* [DATA IN THIS EXERCISE]
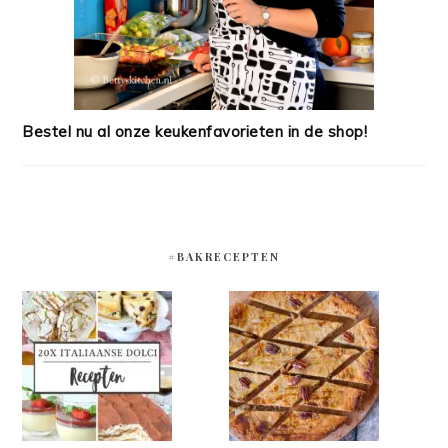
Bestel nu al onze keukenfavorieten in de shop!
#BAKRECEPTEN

* * *

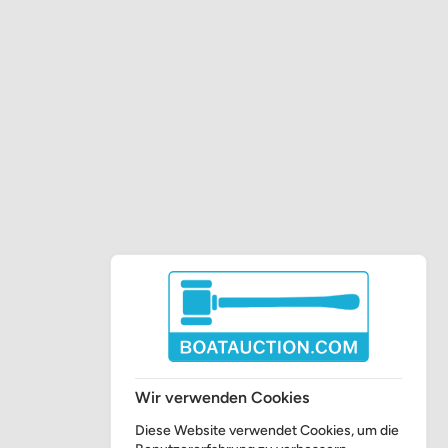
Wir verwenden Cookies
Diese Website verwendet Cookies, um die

==

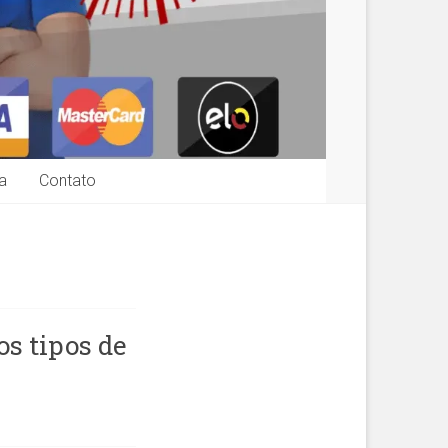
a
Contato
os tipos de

* [WHAT IS REQUIRED] Return every line from the entries that holds the string "Cookies".

* [OUTPUT OF THE TASK]
Wir verwenden Cookies
Diese Website verwendet Cookies, um die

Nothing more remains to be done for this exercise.